[Stored data]
----
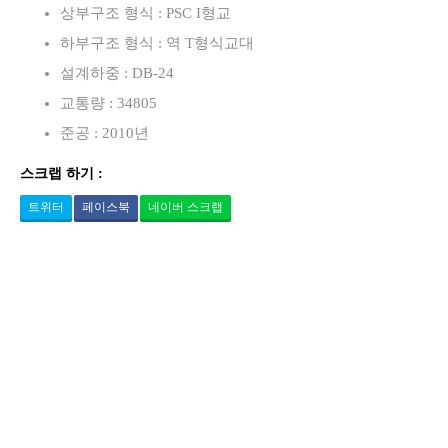
상부구조 형식 : PSC I형교
하부구조 형식 : 역 T형식교대
설계하중 : DB-24
교통량 : 34805
준공 : 2010년
스크랩 하기 :
트위터
페이스북
네이버 스크랩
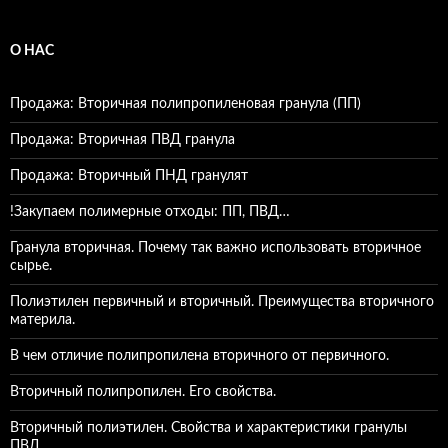
О НАС
Продажа: Вторичная полипропиленовая гранула (ПП)
Продажа: Вторичная ПВД гранула
Продажа: Вторичный ПНД гранулят
!Закупаем полимерные отходы: ПП, ПВД…
Гранула вторичная. Почему так важно использовать вторичное
сырье.
Полиэтилен первичный и вторичный. Преимущества вторичного
материла.
В чем отличие полипропилена вторичного от первичного.
Вторичный полипропилен. Его свойства.
Вторичный полиэтилен. Свойства и характеристики гранулы
ПВД.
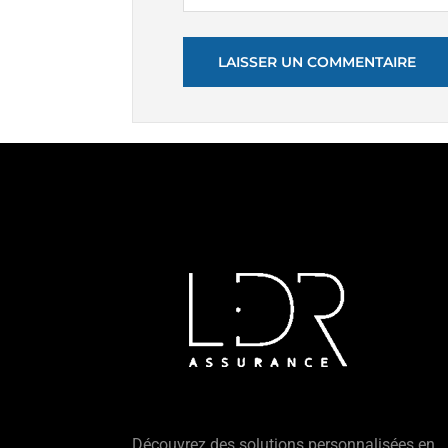
Découvrez des solutions personnalisées en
----
▶ WHAT IS NEEDED: Reproduce the lines from the line containing "설계하중 : DB-24" through the end of the records above, exactly and inclusively, omitting pictures.

▶ TASK RESPONSE:
설계하중 : DB-24
교통량 : 34805
준공 : 2010년
스크랩 하기 :
트위터
페이스북
네이버 스크랩
О НАС
Продажа: Вторичная полипропиленовая гранула (ПП)
Продажа: Вторичная ПВД гранула
Продажа: Вторичный ПНД гранулят
!Закупаем полимерные отходы: ПП, ПВД…
Гранула вторичная. Почему так важно использовать вторичное
сырье.
Полиэтилен первичный и вторичный. Преимущества вторичного
материла.
В чем отличие полипропилена вторичного от первичного.
Вторичный полипропилен. Его свойства.
Вторичный полиэтилен. Свойства и характеристики гранулы
ПВД.
Découvrez des solutions personnalisées en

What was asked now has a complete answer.